Suppose we have a dataset of student exam scores, which includes missing values and categorical variables.

| Student ID | Name | Exam Score | City |
| --- | --- | --- | --- |
| 1 | John | 85.0 | New York |
| 2 | Emma | NaN | Los Angeles|
| 3 | Max | 90.5 | Chicago |
| ... | ... | ... | ... |

python
import pandas as pd

# Load the dataset
df = pd.read_csv('student_scores.csv')

# Print the first few rows of the dataset
print(df.head())

# Impute missing values with mean score (data transformation)
df['Exam Score'] = df['Exam Score'].fillna(df['Exam Score'].mean())

# One-hot encode categorical variable 'City' (data transformation)
df = pd.get_dummies(df, columns=['City'])

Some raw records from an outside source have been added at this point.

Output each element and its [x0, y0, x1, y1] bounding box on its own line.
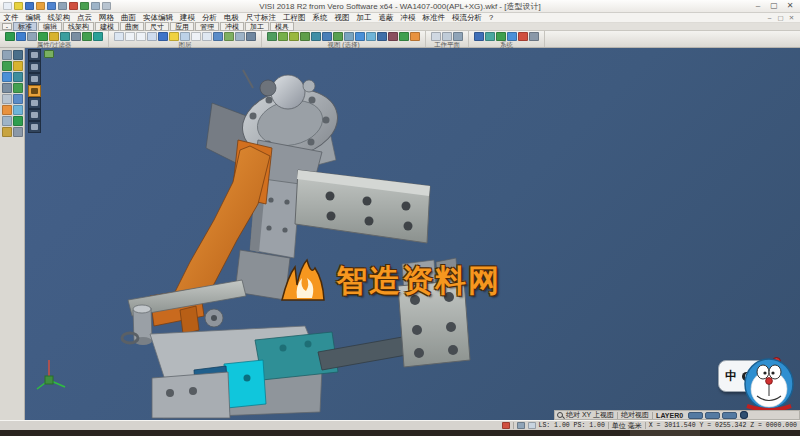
- active-layer-button[interactable]: LAYER0: [656, 412, 683, 419]
- left-panel-icon[interactable]: [13, 116, 23, 126]
- menu-item[interactable]: 冲模: [397, 13, 419, 23]
- left-panel-icon[interactable]: [2, 127, 12, 137]
- toolbar-icon[interactable]: [38, 32, 48, 41]
- toolbar-icon[interactable]: [169, 32, 179, 41]
- toolbar-icon[interactable]: [300, 32, 310, 41]
- toolbar-icon[interactable]: [82, 32, 92, 41]
- ribbon-tab[interactable]: 编辑: [38, 22, 62, 31]
- menu-item[interactable]: 系统: [309, 13, 331, 23]
- toolbar-icon[interactable]: [431, 32, 441, 41]
- toolbar-collapse-button[interactable]: -: [2, 23, 12, 30]
- status-swatch[interactable]: [705, 412, 720, 419]
- left-panel-icon[interactable]: [2, 94, 12, 104]
- ribbon-tab[interactable]: 模具: [270, 22, 294, 31]
- menu-item[interactable]: 标准件: [419, 13, 449, 23]
- toolbar-icon[interactable]: [16, 32, 26, 41]
- doc-close-button[interactable]: ✕: [786, 14, 797, 22]
- toolbar-icon[interactable]: [60, 32, 70, 41]
- ribbon-tab[interactable]: 冲模: [220, 22, 244, 31]
- status-swatch[interactable]: [688, 412, 703, 419]
- quick-access-icon[interactable]: [58, 2, 67, 10]
- quick-access-icon[interactable]: [3, 2, 12, 10]
- toolbar-icon[interactable]: [93, 32, 103, 41]
- toolbar-icon[interactable]: [388, 32, 398, 41]
- workplane-status[interactable]: 绝对 XY 上视图: [566, 410, 614, 420]
- quick-access-icon[interactable]: [14, 2, 23, 10]
- menu-item[interactable]: 建模: [177, 13, 199, 23]
- menu-item[interactable]: 遮蔽: [375, 13, 397, 23]
- viewport-tool-button[interactable]: [28, 49, 41, 61]
- toolbar-icon[interactable]: [125, 32, 135, 41]
- toolbar-icon[interactable]: [410, 32, 420, 41]
- left-panel-icon[interactable]: [2, 83, 12, 93]
- toolbar-icon[interactable]: [289, 32, 299, 41]
- toolbar-icon[interactable]: [344, 32, 354, 41]
- toolbar-icon[interactable]: [311, 32, 321, 41]
- quick-access-icon[interactable]: [69, 2, 78, 10]
- toolbar-icon[interactable]: [213, 32, 223, 41]
- toolbar-icon[interactable]: [235, 32, 245, 41]
- menu-item[interactable]: 分析: [199, 13, 221, 23]
- viewport-tool-button[interactable]: [28, 97, 41, 109]
- ribbon-tab[interactable]: 标准: [13, 22, 37, 31]
- maximize-button[interactable]: ▢: [766, 1, 782, 12]
- toolbar-icon[interactable]: [474, 32, 484, 41]
- menu-item[interactable]: 尺寸标注: [243, 13, 280, 23]
- left-panel-icon[interactable]: [13, 127, 23, 137]
- left-panel-icon[interactable]: [2, 72, 12, 82]
- left-panel-icon[interactable]: [13, 105, 23, 115]
- ribbon-tab[interactable]: 线架构: [63, 22, 94, 31]
- toolbar-icon[interactable]: [278, 32, 288, 41]
- viewport-tool-button[interactable]: [28, 61, 41, 73]
- toolbar-icon[interactable]: [529, 32, 539, 41]
- viewport-3d[interactable]: 智造资料网 中 T: [25, 48, 800, 420]
- ribbon-tab[interactable]: 曲面: [120, 22, 144, 31]
- viewport-tool-button[interactable]: [28, 121, 41, 133]
- menu-item[interactable]: 曲面: [118, 13, 140, 23]
- left-panel-icon[interactable]: [13, 50, 23, 60]
- toolbar-icon[interactable]: [442, 32, 452, 41]
- viewport-tool-button[interactable]: [28, 73, 41, 85]
- quick-access-icon[interactable]: [47, 2, 56, 10]
- toolbar-icon[interactable]: [246, 32, 256, 41]
- toolbar-icon[interactable]: [136, 32, 146, 41]
- ribbon-tab[interactable]: 管理: [195, 22, 219, 31]
- left-panel-icon[interactable]: [2, 61, 12, 71]
- toolbar-icon[interactable]: [333, 32, 343, 41]
- ribbon-tab[interactable]: 加工: [245, 22, 269, 31]
- ribbon-tab[interactable]: 尺寸: [145, 22, 169, 31]
- menu-item[interactable]: 编辑: [22, 13, 44, 23]
- quick-access-icon[interactable]: [25, 2, 34, 10]
- status-swatch[interactable]: [722, 412, 737, 419]
- viewport-quick-icon[interactable]: [44, 50, 54, 58]
- menu-item[interactable]: 加工: [353, 13, 375, 23]
- toolbar-icon[interactable]: [224, 32, 234, 41]
- menu-item[interactable]: 点云: [74, 13, 96, 23]
- doc-minimize-button[interactable]: –: [764, 14, 775, 22]
- viewport-tool-button[interactable]: [28, 109, 41, 121]
- menu-item[interactable]: 文件: [0, 13, 22, 23]
- globe-icon[interactable]: [740, 411, 748, 419]
- toolbar-icon[interactable]: [322, 32, 332, 41]
- toolbar-icon[interactable]: [496, 32, 506, 41]
- left-panel-icon[interactable]: [13, 72, 23, 82]
- quick-access-icon[interactable]: [102, 2, 111, 10]
- toolbar-icon[interactable]: [366, 32, 376, 41]
- toolbar-icon[interactable]: [27, 32, 37, 41]
- toolbar-icon[interactable]: [49, 32, 59, 41]
- left-panel-icon[interactable]: [13, 94, 23, 104]
- toolbar-icon[interactable]: [5, 32, 15, 41]
- grid-icon[interactable]: [528, 422, 536, 429]
- toolbar-icon[interactable]: [399, 32, 409, 41]
- menu-item[interactable]: 网格: [96, 13, 118, 23]
- toolbar-icon[interactable]: [191, 32, 201, 41]
- toolbar-icon[interactable]: [114, 32, 124, 41]
- toolbar-icon[interactable]: [158, 32, 168, 41]
- minimize-button[interactable]: –: [750, 1, 766, 12]
- quick-access-icon[interactable]: [36, 2, 45, 10]
- ribbon-tab[interactable]: 建模: [95, 22, 119, 31]
- menu-item[interactable]: 工程图: [280, 13, 310, 23]
- toolbar-icon[interactable]: [267, 32, 277, 41]
- menu-item[interactable]: 电极: [221, 13, 243, 23]
- left-panel-icon[interactable]: [13, 61, 23, 71]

# Print the first few rows of the transformed dataset
print(df.head())

In this example, we use Pandas to load and manipulate a dataset. We impute missing values in the 'Exam Score' column with the mean score and apply one-hot encoding to the categorical variable 'City'. The resulting transformed dataset is then printed.

Data transformation is an essential step in data preprocessing, as it ensures that data is clean, consistent, and suitable for analysis.